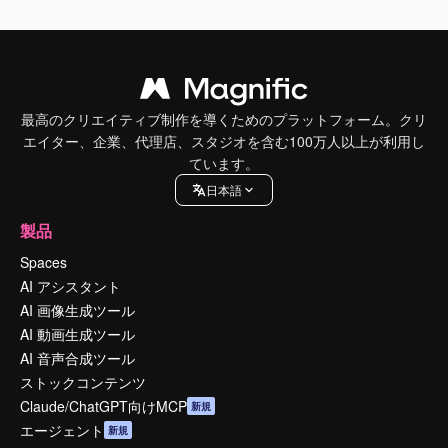
最高のクリエイティブ制作を導くためのプラットフォーム。クリ
エイター、企業、代理店、スタジオを含む100万人以上が利用し
ています。
日本語
製品
Spaces
AI アシスタント
AI 画像生成ツール
AI 動画生成ツール
AI 音声合成ツール
ストックコンテンツ
Claude/ChatGPT向けMCP
新規
エージェント
新規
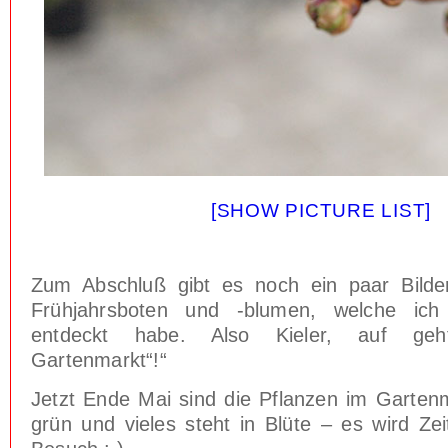
[SHOW PICTURE LIST]
Zum Abschluß gibt es noch ein paar Bilde
Frühjahrsboten und -blumen, welche ich
entdeckt habe. Also Kieler, auf ge
Gartenmarkt“!“
Jetzt Ende Mai sind die Pflanzen im Gartenm
grün und vieles steht in Blüte – es wird Ze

================

Exercise goal
Omit the pictures, then set down all the remaining data exactly as given.

Exercise response
最高のクリエイティブ制作を導くためのプラットフォーム。クリ
エイター、企業、代理店、スタジオを含む100万人以上が利用し
ています。
日本語
製品
Spaces
AI アシスタント
AI 画像生成ツール
AI 動画生成ツール
AI 音声合成ツール
ストックコンテンツ
Claude/ChatGPT向けMCP
新規
エージェント
新規
[SHOW PICTURE LIST]
Zum Abschluß gibt es noch ein paar Bilde
Frühjahrsboten und -blumen, welche ich
entdeckt habe. Also Kieler, auf ge
Gartenmarkt“!“
Jetzt Ende Mai sind die Pflanzen im Gartenm
grün und vieles steht in Blüte – es wird Ze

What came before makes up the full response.